At the Stone itself dawn light was late coming because the cloud cover was so thick, and when it did it showed a surface that was bedraggled and dripping wet with trees lifeless after the storm and rain.

In the elder burrow there, Tryfan had been waiting with a few others for news of the fighting, and had nearly gone down to see for himself once more when Mayweed arrived after his trek from the Marsh End.

“Begging your pardon and not wishing to worry anymole here,” he said, interrupting their deliberations, “but I think, Sirs one and all, I think, consider and believe that you better get a move on. The river tunnel’s beginning to flood with the rain. Yes, Sir, sorry, Sir,” said Mayweed.

It had, of course, rained before in the past weeks and Mayweed had had a chance to see what the effects were. The worry was not so much that it would flood right through – it seemed never to do that – but that the ground would become dangerously muddy and the passage of so many moles would not only be slowed, and nomole could guess what the effect of the vibrations of their pawsteps and scrabbling alongside already sodden walls might be.

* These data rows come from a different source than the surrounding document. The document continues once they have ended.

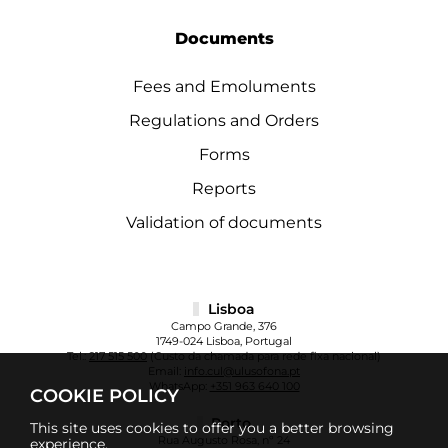
Documents
Fees and Emoluments
Regulations and Orders
Forms
Reports
Validation of documents
Lisboa
Campo Grande, 376
1749-024 Lisboa, Portugal
Tel.:
217 515 500
(Custo da chamada para rede fixa nacional)
Email:
info.cul@ulusofona.pt
WhatsApp:
+351 963 640 100
COOKIE POLICY
Porto
This site uses cookies to offer you a better browsing
Rua Augusto Rosa, nº 24
experience.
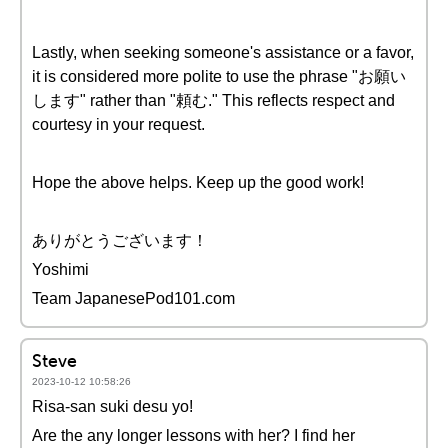
Lastly, when seeking someone's assistance or a favor,
it is considered more polite to use the phrase "お願い
します" rather than "頼む." This reflects respect and
courtesy in your request.
Hope the above helps. Keep up the good work!
ありがとうございます！
Yoshimi
Team JapanesePod101.com
Steve
2023-10-12 10:58:26
Risa-san suki desu yo!
Are the any longer lessons with her? I find her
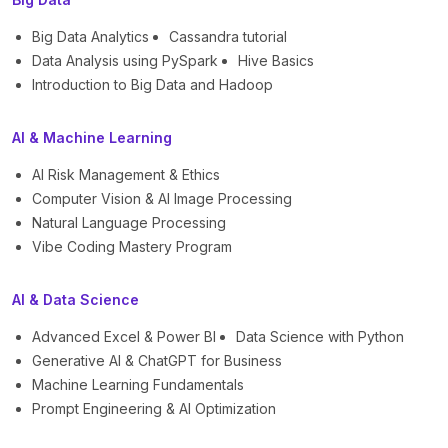
Big Data Analytics
Cassandra tutorial
Data Analysis using PySpark
Hive Basics
Introduction to Big Data and Hadoop
AI & Machine Learning
AI Risk Management & Ethics
Computer Vision & AI Image Processing
Natural Language Processing
Vibe Coding Mastery Program
AI & Data Science
Advanced Excel & Power BI
Data Science with Python
Generative AI & ChatGPT for Business
Machine Learning Fundamentals
Prompt Engineering & AI Optimization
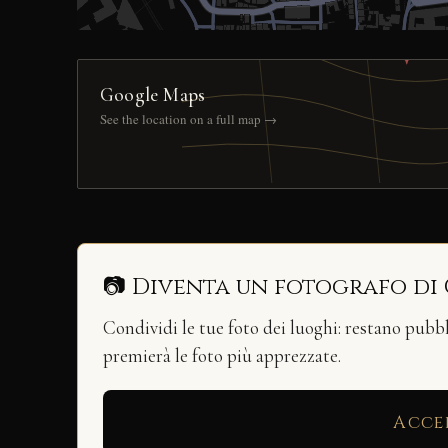
Google Maps
See the location on a full map →
📷 Diventa un fotografo di
Condividi le tue foto dei luoghi: restano pubb
premierà le foto più apprezzate.
Acce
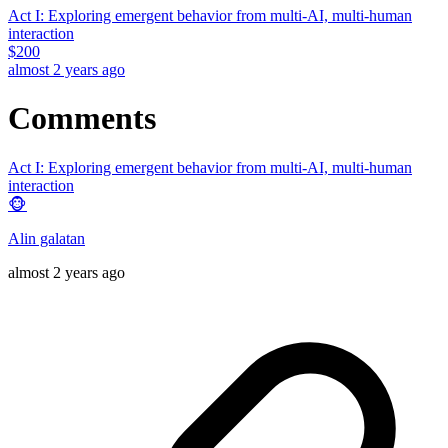
Act I: Exploring emergent behavior from multi-AI, multi-human
interaction
$
200
almost 2 years ago
Comments
Act I: Exploring emergent behavior from multi-AI, multi-human
interaction
🐵
Alin galatan
almost 2 years ago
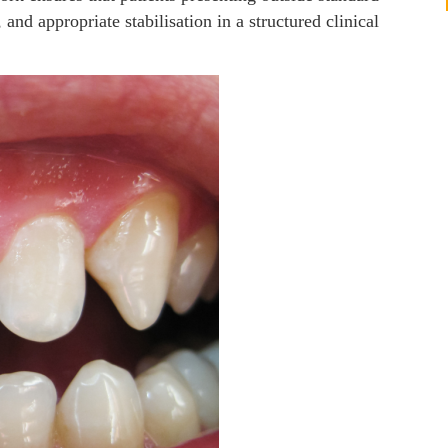
 and appropriate stabilisation in a structured clinical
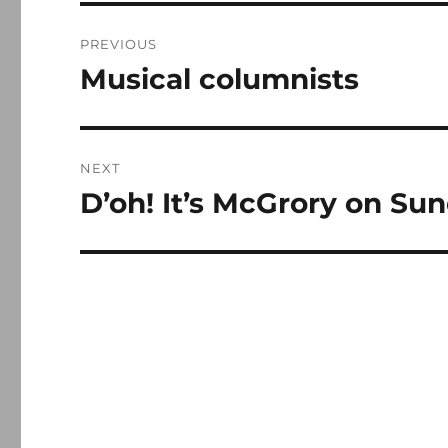
Post
PREVIOUS
navigation
Musical columnists
Previous
post:
NEXT
D’oh! It’s McGrory on Su
Next
post:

Even as Mayweed was recovering from his rapid ascent to the elder burrow, and the others were absorbing his news, and being briefed at last by Tryfan and Skint about the tunnel escape route, Alder’s messenger from the Eastside arrived: the retreat had not slowed, the system’s flanks were beginning to be exposed, the time had come to leave.

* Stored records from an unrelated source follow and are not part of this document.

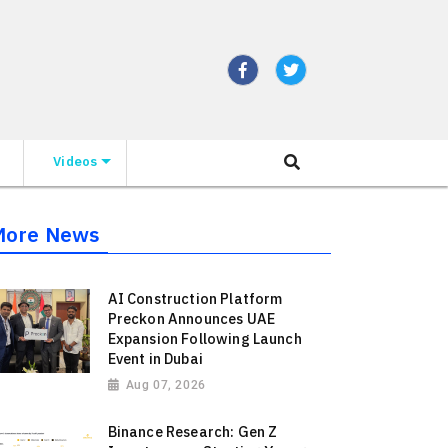
Videos
More News
AI Construction Platform
Preckon Announces UAE
Expansion Following Launch
Event in Dubai
Aug 07, 2026
Binance Research: Gen Z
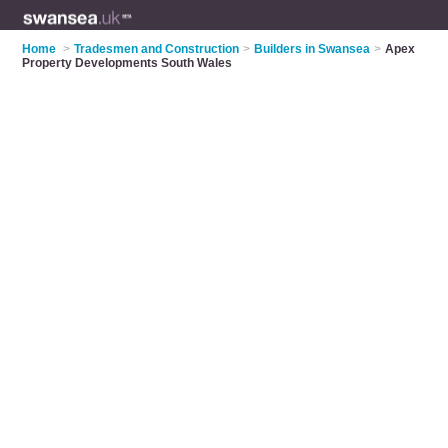
Home
>
Tradesmen and Construction
>
Builders in Swansea
>
Apex
Property Developments South Wales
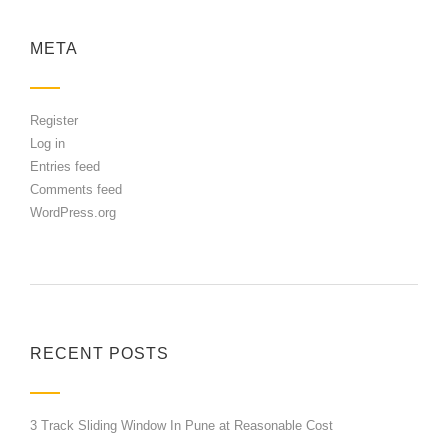
META
Register
Log in
Entries feed
Comments feed
WordPress.org
RECENT POSTS
3 Track Sliding Window In Pune at Reasonable Cost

Rapidly Tryfan gave out his final orders. Comfrey, Maundy, Skint and Mayweed were to go straight back to Barrow Vale, where they would lead the evacuees down through the Marsh End – Comfrey and Maundy’s presence being judged essential to inspire trust and confidence. The Marsh End was much feared as being a place of dankness, disease, and haunting, the ground beyond it was regarded as impassable. But if Comfrey was there then moles would follow him.

“And what of Spindle?” asked Comfrey.

“He will come when the time is right,” Tryfan reassured him... which meant then at that moment, for the cleric appeared frowning at the chamber’s entrance, peered at them all, and said, “Do I presume we are leaving now?”

“We are,” said Tryfan.

“Well,” sighed Spindle, “a cleric’s work is never done! But I have done the best I could, and if Henbane’s moles find the library Mayweed and myself have hidden, the Stone is not as friendly as I thought it was!”

He looked tired, which was not surprising since he had chosen to spend much of the past two dangerous days making final records of what he had seen, as if to remember for a future generation a time which would come to be seen as a crisis of change, though the leaders like Tryfan and Skint and Alder were too busy to take stock of it.

“I think I will come along with you, if you don’t mind,” he said, on learning that Tryfan was going down to see the retreat. “I might as well see the end of it all and anyway, I have a snout for where the main action is, and I have a feeling...” but he stopped, his thin face on one side, his pale talons fretting at each other.